--- START ---

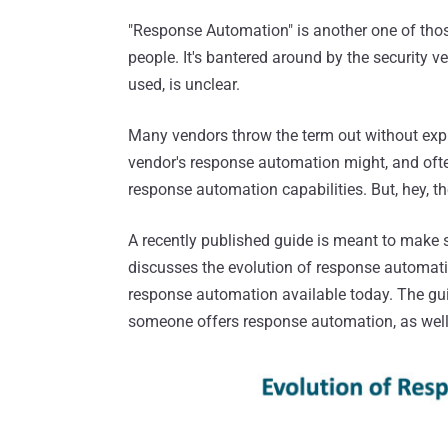
"Response Automation" is another one of thos
people. It's bantered around by the security
used, is unclear.
Many vendors throw the term out without exp
vendor's response automation might, and ofte
response automation capabilities. But, hey, 
A recently published guide is meant to make
discusses the evolution of response automatio
response automation available today. The gu
someone offers response automation, as well 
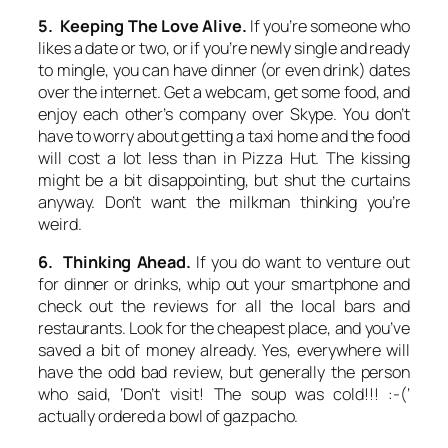
5. Keeping The Love Alive.
If you’re someone who
likes a date or two, or if you’re newly single and ready
to mingle, you can have dinner (or even drink) dates
over the internet. Get a webcam, get some food, and
enjoy each other’s company over Skype. You don’t
have to worry about getting a taxi home and the food
will cost a lot less than in Pizza Hut. The kissing
might be a bit disappointing, but shut the curtains
anyway. Don’t want the milkman thinking you’re
weird.
6. Thinking Ahead.
If you do want to venture out
for dinner or drinks, whip out your smartphone and
check out the reviews for all the local bars and
restaurants. Look for the cheapest place, and you’ve
saved a bit of money already. Yes, everywhere will
have the odd bad review, but generally the person
who said, ‘Don’t visit! The soup was cold!!! :-(‘
actually ordered a bowl of gazpacho.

--- END ---

## WHAT YOU WILL DO:
Write out again exactly the lines that run from the one holding "to mingle, you" through the last line of the data; omit all other lines.

## OUTPUT FOR THIS TASK:
to mingle, you can have dinner (or even drink) dates
over the internet. Get a webcam, get some food, and
enjoy each other’s company over Skype. You don’t
have to worry about getting a taxi home and the food
will cost a lot less than in Pizza Hut. The kissing
might be a bit disappointing, but shut the curtains
anyway. Don’t want the milkman thinking you’re
weird.
6. Thinking Ahead.
If you do want to venture out
for dinner or drinks, whip out your smartphone and
check out the reviews for all the local bars and
restaurants. Look for the cheapest place, and you’ve
saved a bit of money already. Yes, everywhere will
have the odd bad review, but generally the person
who said, ‘Don’t visit! The soup was cold!!! :-(‘
actually ordered a bowl of gazpacho.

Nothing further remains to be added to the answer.